(Stored data)
****************************************
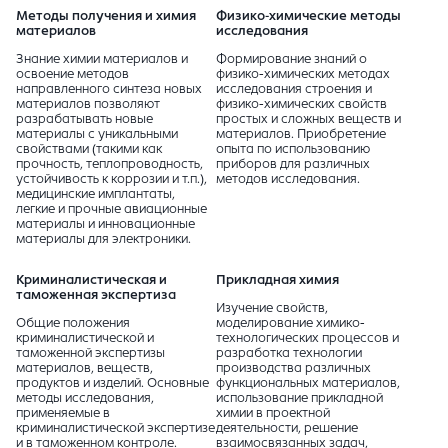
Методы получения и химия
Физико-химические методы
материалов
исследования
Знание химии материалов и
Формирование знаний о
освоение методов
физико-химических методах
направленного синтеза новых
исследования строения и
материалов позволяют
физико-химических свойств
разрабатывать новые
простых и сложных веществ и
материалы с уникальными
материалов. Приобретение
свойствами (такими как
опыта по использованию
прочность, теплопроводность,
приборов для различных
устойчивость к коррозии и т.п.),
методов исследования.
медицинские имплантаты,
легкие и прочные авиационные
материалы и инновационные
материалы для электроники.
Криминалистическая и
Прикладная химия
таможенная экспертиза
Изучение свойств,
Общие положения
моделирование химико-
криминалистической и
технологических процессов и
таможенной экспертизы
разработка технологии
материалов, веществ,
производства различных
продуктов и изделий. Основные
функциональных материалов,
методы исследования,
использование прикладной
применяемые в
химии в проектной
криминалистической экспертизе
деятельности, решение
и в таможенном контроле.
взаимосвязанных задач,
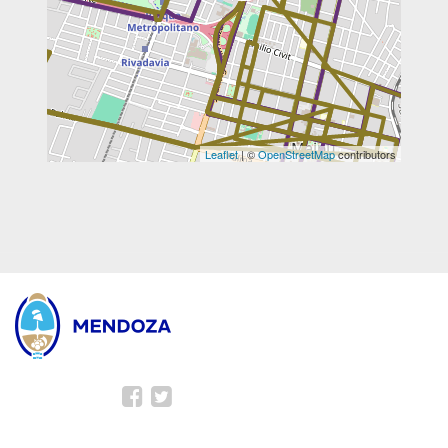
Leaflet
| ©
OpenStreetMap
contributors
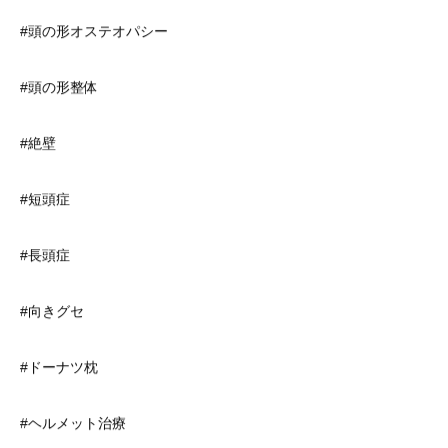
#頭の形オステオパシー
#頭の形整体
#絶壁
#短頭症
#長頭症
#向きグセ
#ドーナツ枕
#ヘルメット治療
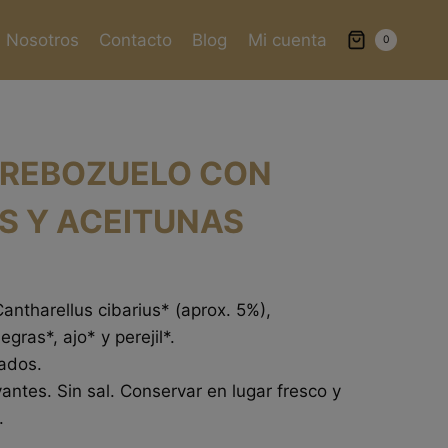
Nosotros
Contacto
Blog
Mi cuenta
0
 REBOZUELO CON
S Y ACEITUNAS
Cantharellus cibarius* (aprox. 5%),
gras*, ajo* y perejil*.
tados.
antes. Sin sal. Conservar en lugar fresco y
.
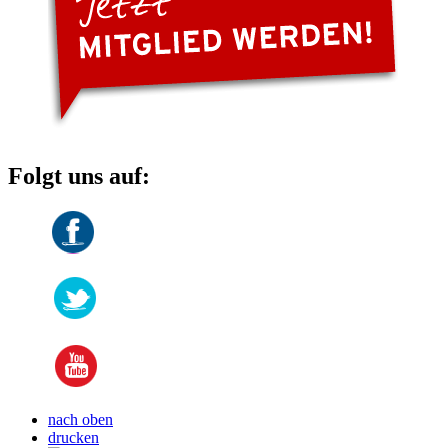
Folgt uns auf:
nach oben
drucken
****************************************
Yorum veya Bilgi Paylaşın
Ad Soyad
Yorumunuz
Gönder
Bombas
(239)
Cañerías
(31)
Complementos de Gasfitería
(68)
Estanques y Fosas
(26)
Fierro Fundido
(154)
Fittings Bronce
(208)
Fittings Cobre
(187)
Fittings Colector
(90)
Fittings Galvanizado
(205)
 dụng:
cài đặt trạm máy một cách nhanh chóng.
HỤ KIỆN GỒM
****************************************
Exercise directions
Using the entries shown above, reproduce verbatim the lines from the line bearing "Методы получения и химия" to the line bearing "химии в проектной", inclusive.

Result
Методы получения и химия
Физико-химические методы
материалов
исследования
Знание химии материалов и
Формирование знаний о
освоение методов
физико-химических методах
направленного синтеза новых
исследования строения и
материалов позволяют
физико-химических свойств
разрабатывать новые
простых и сложных веществ и
материалы с уникальными
материалов. Приобретение
свойствами (такими как
опыта по использованию
прочность, теплопроводность,
приборов для различных
устойчивость к коррозии и т.п.),
методов исследования.
медицинские имплантаты,
легкие и прочные авиационные
материалы и инновационные
материалы для электроники.
Криминалистическая и
Прикладная химия
таможенная экспертиза
Изучение свойств,
Общие положения
моделирование химико-
криминалистической и
технологических процессов и
таможенной экспертизы
разработка технологии
материалов, веществ,
производства различных
продуктов и изделий. Основные
функциональных материалов,
методы исследования,
использование прикладной
применяемые в
химии в проектной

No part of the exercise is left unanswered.